Er hatte Minoru bezüglich dieses Ausflugs keine Wahl gelassen. Vermutlich hätte er Nobu sagen sollen, dass er nicht wisse, wie er seine verletzte Schulter überhaupt bewegen solle, statt ihm zu antworten, er fühle sich gut. Vielleicht hätte er ihn dann in Ruhe gelassen. Dämlicher Hochmut. Entgegen seiner Aussage pochte seine Schulter immer noch schmerzhaft, aber er versuchte sich davon nichts anmerken zu lassen. Nobu sah zwar, dass er immer wieder einen Moment ausruhen musste, das Gesicht verzog oder das rechte Vorderbein entlastete, aber er sprach ihn weder darauf an, noch ließ er sich dazu herab, deswegen ein langsameres Tempo anzuschlagen.

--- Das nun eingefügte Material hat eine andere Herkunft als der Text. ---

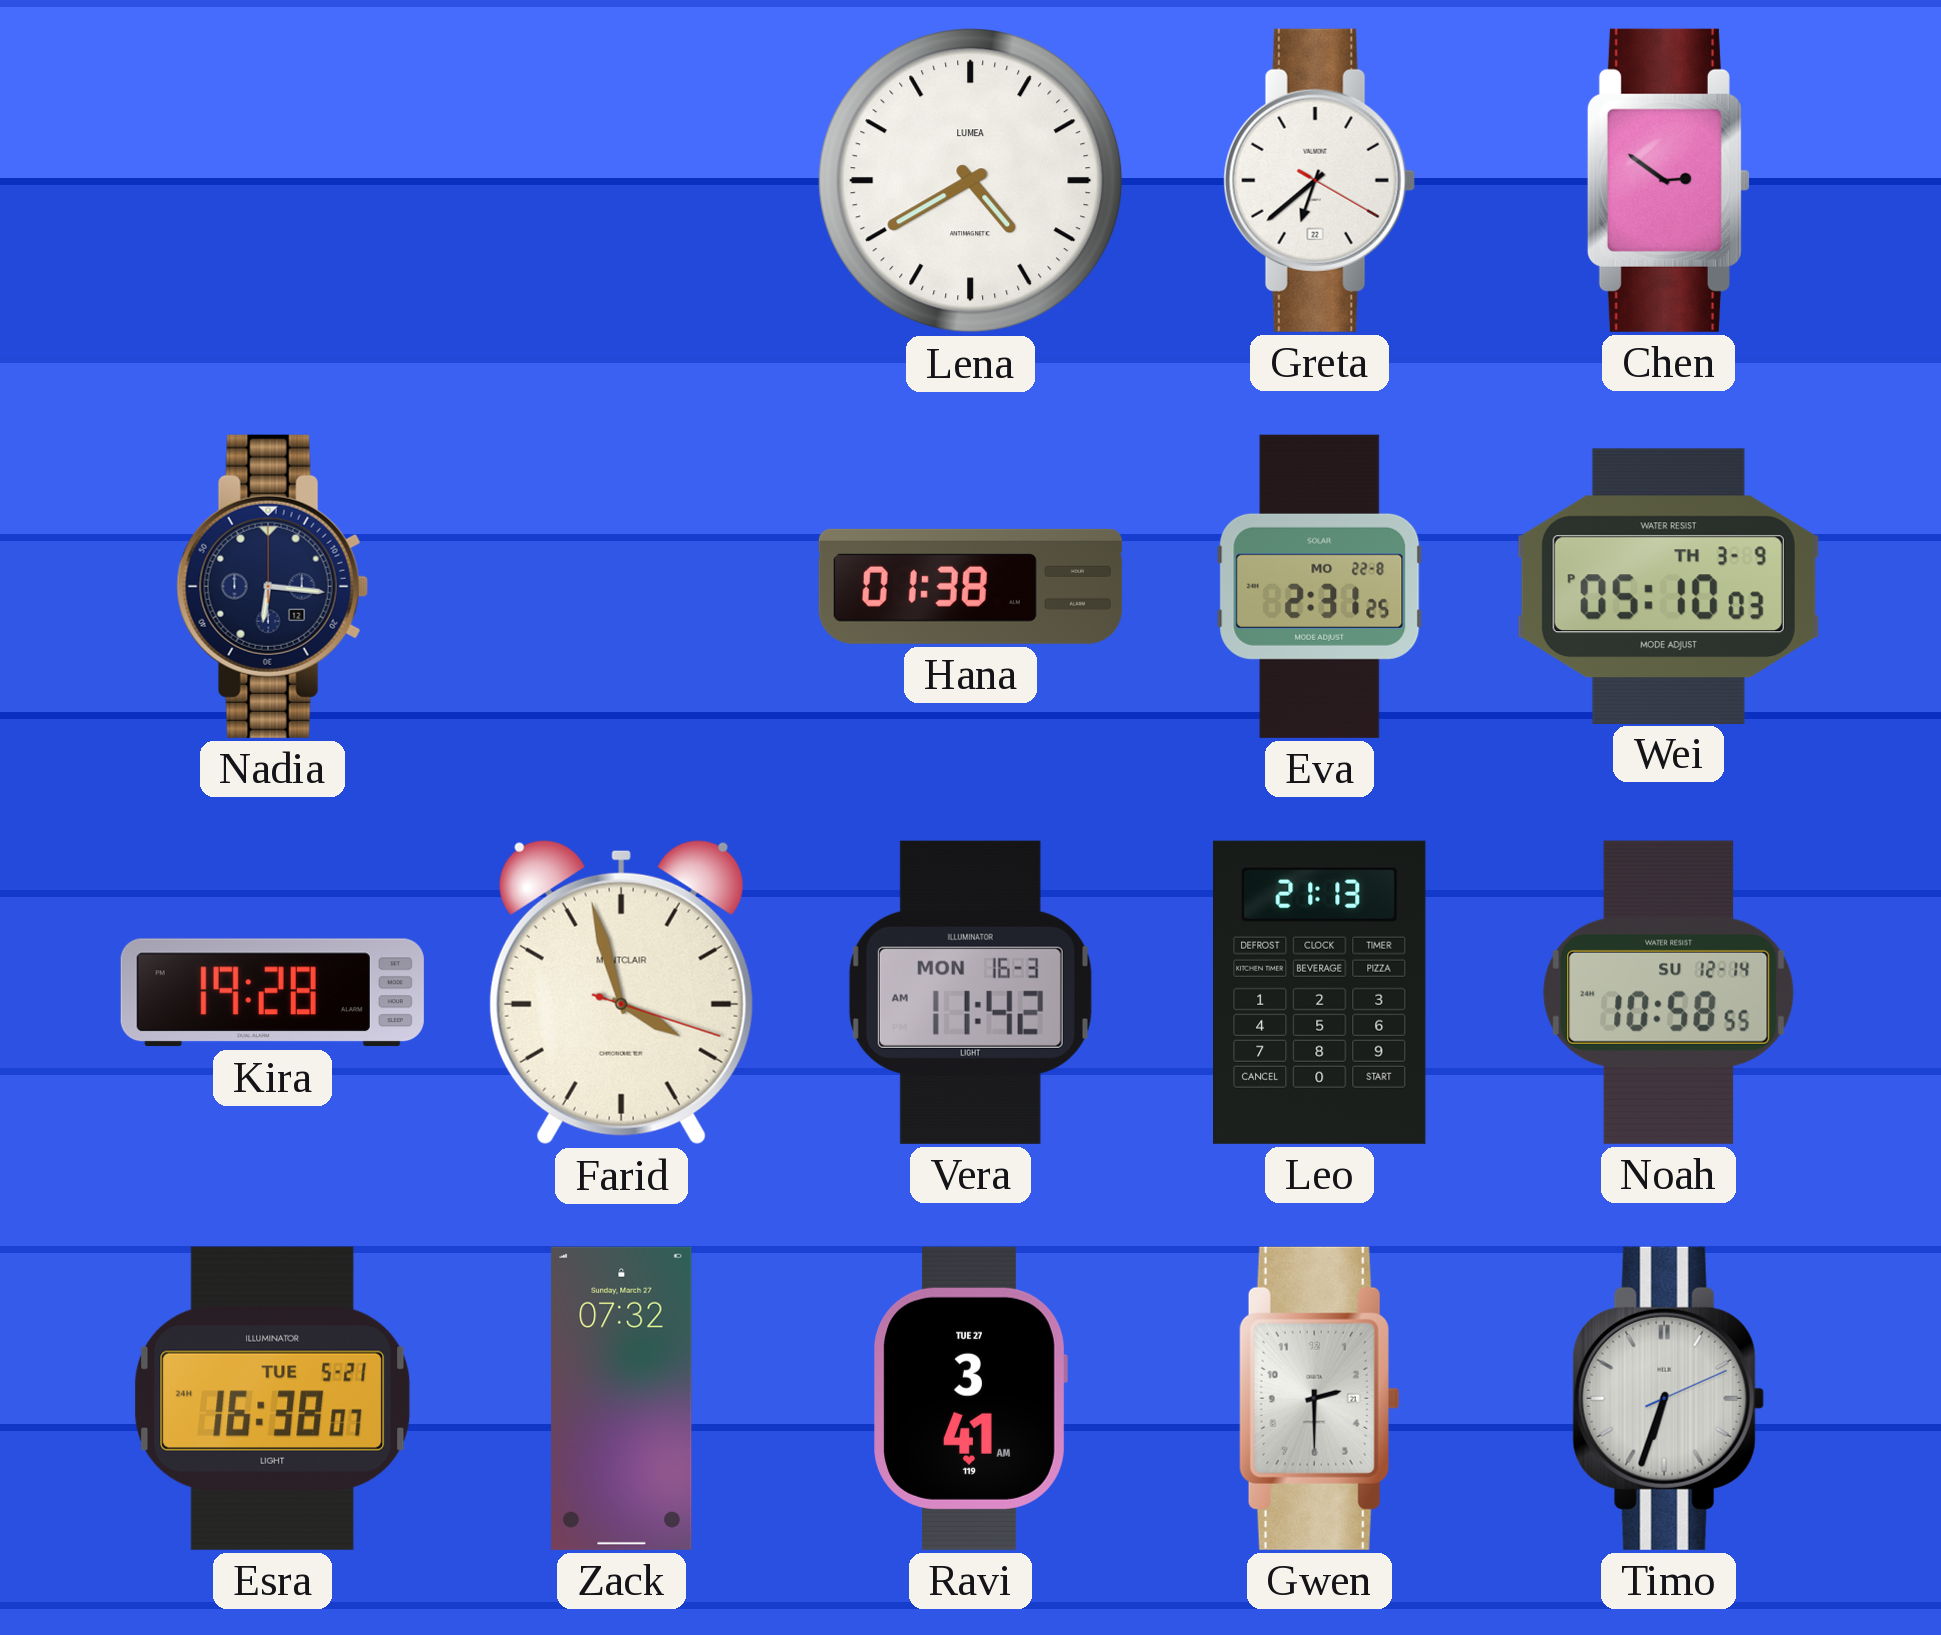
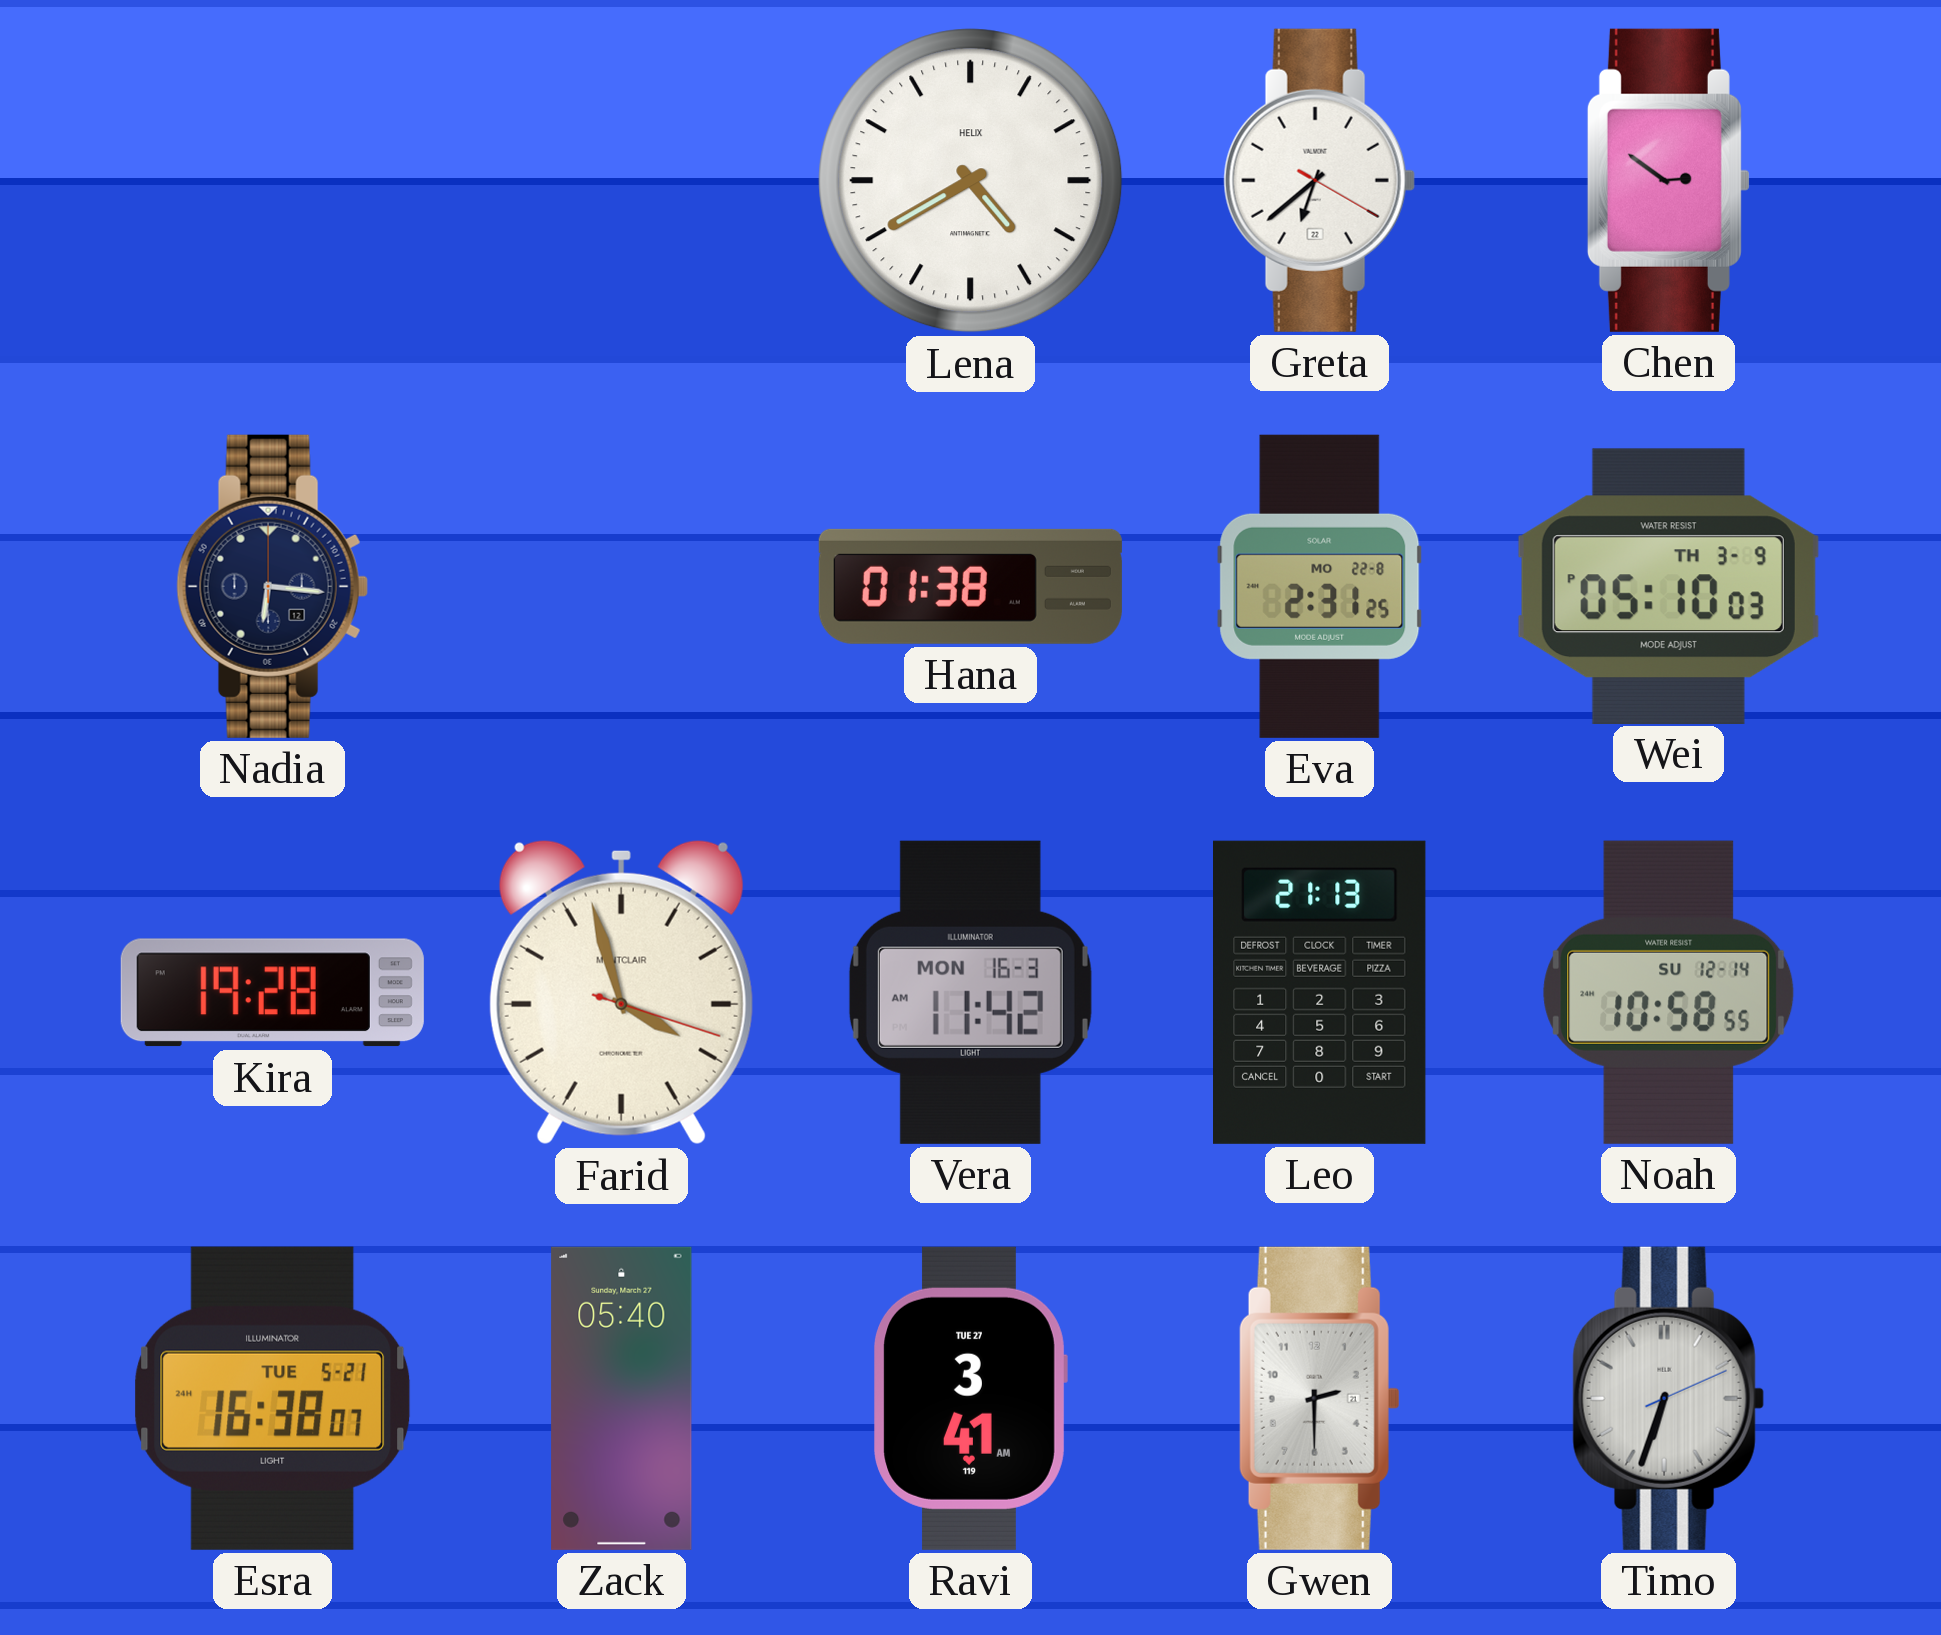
Lena brand: LUMEA -> HELIX
Zack: 07:32 -> 05:40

Minoru war allerdings nicht blind: Dass Nobu sich ihm gegenüber als sehr nachsichtig und freundlich zeigte, war vermutlich Indiz genug, dass dieser Mann ihn nicht abschrecken, sondern eher einladen wollte. Die Frage blieb nur seine Intention – und ob er auf Dauer ein solches Betragen an den Tag legen würde oder sich um 180° wenden könnte, wenn Minoru ihm erst einmal zugesagt hatte. Es lag nahe, dass er diesen Ausflug nutzte, um Minoru eine Chance zu geben, ihn näher kennen zu lernen. Immerhin schien er sehr daran interessiert, ihn mitzunehmen und bisher hatte er die Wahl zwischen Einsamkeit, einem Freund und einem dubiosen Fremden – wer da als erster ausgeschlossen werden würde, war doch sehr deutlich.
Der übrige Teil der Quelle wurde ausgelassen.